Nevertheless, the sudden closures have brought a lot of stress to some galleries. And as China adheres to its zero Covid policy, may President Xi Jinping recently described as a “people’s war to stop the spread of the virus”, many fear it won’t get easier to do business in the country anytime soon.
“The outcome of the Shanghai art fairs would be the final wake-up call for all international market players when they engage in activities in China,” art adviser Gladys Lin told Artnet News, adding that the Last week’s incident was a reflection of the broader challenges facing businesses. in China like some foreign companies choose to move.

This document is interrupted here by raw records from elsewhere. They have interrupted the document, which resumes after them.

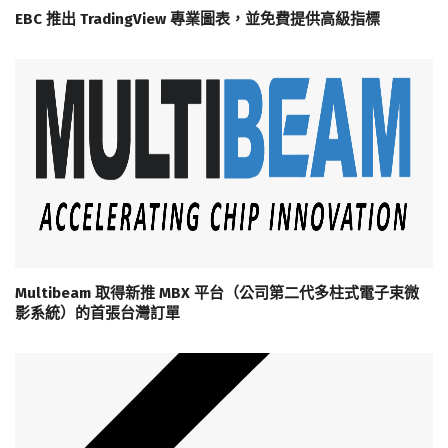
EBC 推出 TradingView 專業圖表，並免費提供高級指標
Multibeam 取得新推 MBX 平台（公司第二代多柱式電子束微
影系統）的首張台灣訂單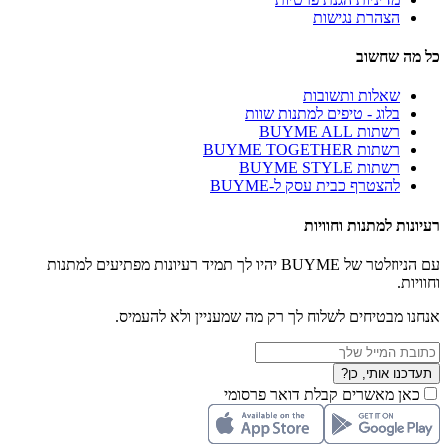
הצהרת נגישות
כל מה שחשוב
שאלות ותשובות
בלוג - טיפים למתנות שוות
רשתות BUYME ALL
רשתות BUYME TOGETHER
רשתות BUYME STYLE
להצטרף כבית עסק ל-BUYME
רעיונות למתנות וחוויות
עם הניוזלטר של BUYME יהיו לך תמיד רעיונות מפתיעים למתנות
וחוויות.
אנחנו מבטיחים לשלוח לך רק מה שמעניין ולא להעמיס.
תעדכנו אותי, כן?
כאן מאשרים קבלת דואר פרסומי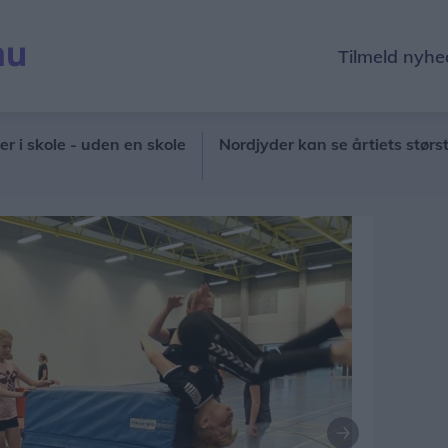
Tilmeld nyhe
kole - uden en skole
Nordjyder kan se årtiets største sol
Næste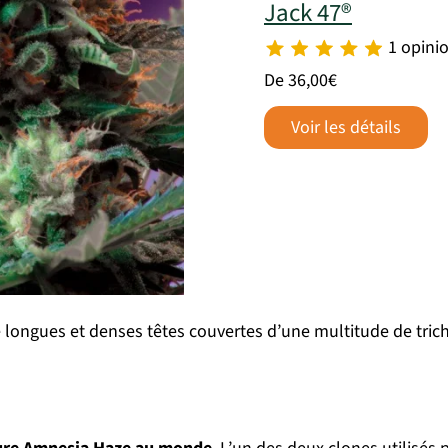
Jack 47®
1 opini
De 36,00€
Voir les détails
de longues et denses têtes couvertes d’une multitude de tric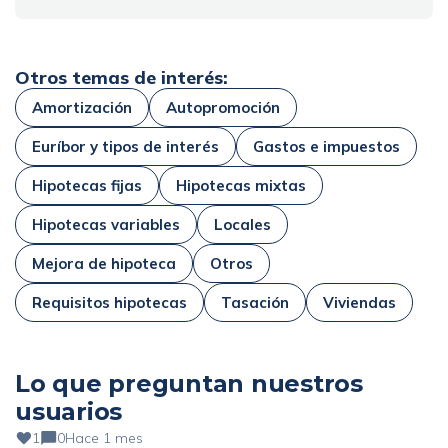
Otros temas de interés:
Amortización
Autopromoción
Euríbor y tipos de interés
Gastos e impuestos
Hipotecas fijas
Hipotecas mixtas
Hipotecas variables
Locales
Mejora de hipoteca
Otros
Requisitos hipotecas
Tasación
Viviendas
Lo que preguntan nuestros
usuarios
1
0
Hace 1 mes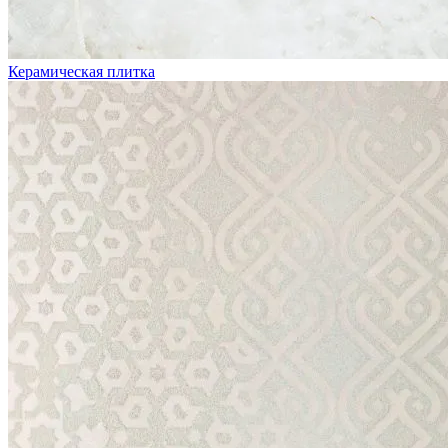
Керамическая плитка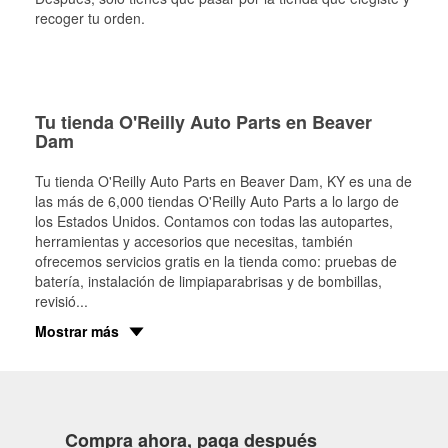
recoger tu orden.
Tu tienda O'Reilly Auto Parts en Beaver
Dam
Tu tienda O'Reilly Auto Parts en
Beaver Dam
, KY es una de
las más de 6,000 tiendas O'Reilly Auto Parts a lo largo de
los Estados Unidos. Contamos con todas las autopartes,
herramientas y accesorios que necesitas, también
ofrecemos servicios gratis en la tienda como: pruebas de
batería, instalación de limpiaparabrisas y de bombillas,
revisió
...
Mostrar más
Compra ahora, paga después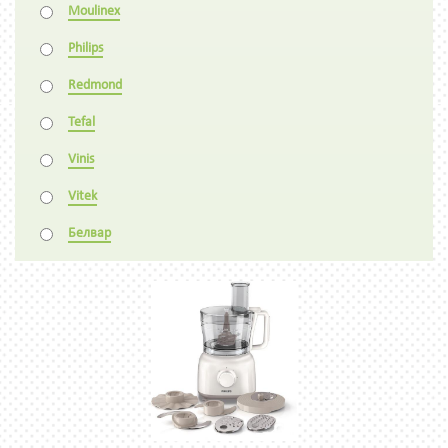
Moulinex
Philips
Redmond
Tefal
Vinis
Vitek
Белвар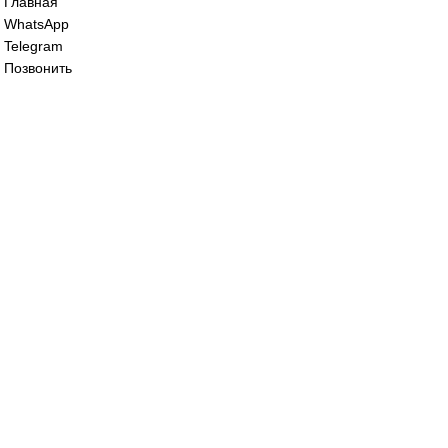
039
89 000
₽
Ротационное соединение Deublin 1005-11
063
89 000
₽
Все права защищены. 2023. © corp-line
+7 (499) 130-03-67; +7 (905) 952-55-66
Главная
WhatsApp
Telegram
Позвонить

“These closures and unpredictable conditions could cast doubt on the progress of the Chinese art market rebound,” noted Thomas Stauffer, artistic advisor and co-founder of Gerber & Stauffer Fine Arts, Zurich. “Galleries wishing to exhibit at China’s two major art fairs are likely to require more insurance from organizers to protect them against similar risks.”
ART021’s Ying, meanwhile, thinks it’s more of a setback than a paradigm shift. “It shouldn’t have a lasting impact if [China] reopens gradually and the pandemic dies out next year,” she said. “At the end of the day, China is one of the biggest markets with the greatest potential that cannot be replaced by any other market in Asia.”